• TASK OBJECTIVE
Only one portion of the data is to be written out: from the line bearing "3 рубля 1873 года, СПБ-НI" through the line bearing "5 рублей 1910 года, (ЭБ)". Write it exactly as it appears.

*** Opening of EXCERPTED DATA ***

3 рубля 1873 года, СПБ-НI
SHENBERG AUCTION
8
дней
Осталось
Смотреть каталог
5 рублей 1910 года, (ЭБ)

*** Close of EXCERPTED DATA ***
*** Opening of EXCERPTED DATA ***

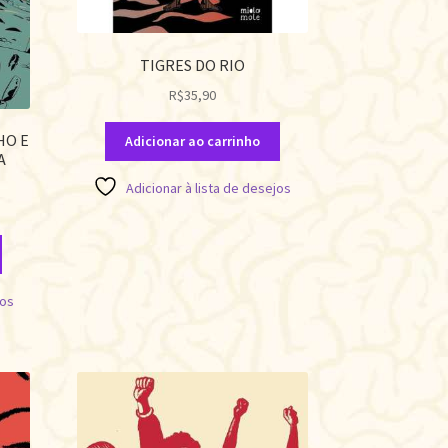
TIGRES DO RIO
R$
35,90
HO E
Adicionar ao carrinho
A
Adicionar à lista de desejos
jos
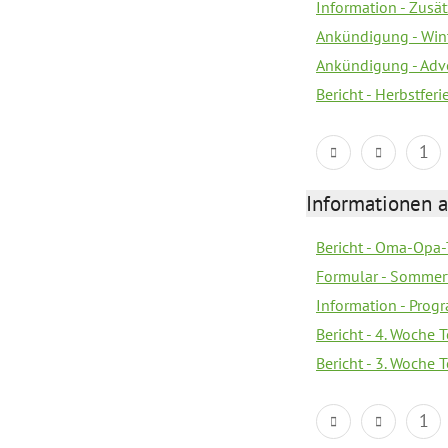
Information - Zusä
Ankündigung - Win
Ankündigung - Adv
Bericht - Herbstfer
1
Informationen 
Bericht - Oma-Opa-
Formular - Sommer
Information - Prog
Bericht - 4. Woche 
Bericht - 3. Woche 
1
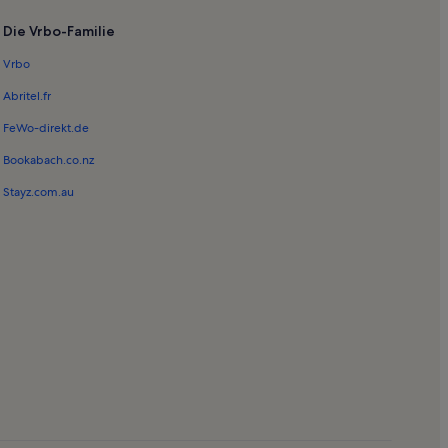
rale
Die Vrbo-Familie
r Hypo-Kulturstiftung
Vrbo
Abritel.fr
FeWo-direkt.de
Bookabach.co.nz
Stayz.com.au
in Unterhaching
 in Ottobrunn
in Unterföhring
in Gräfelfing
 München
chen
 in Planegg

*** Close of EXCERPTED DATA ***

• TASK RESPONSE
3 рубля 1873 года, СПБ-НI
SHENBERG AUCTION
8
дней
Осталось
Смотреть каталог
5 рублей 1910 года, (ЭБ)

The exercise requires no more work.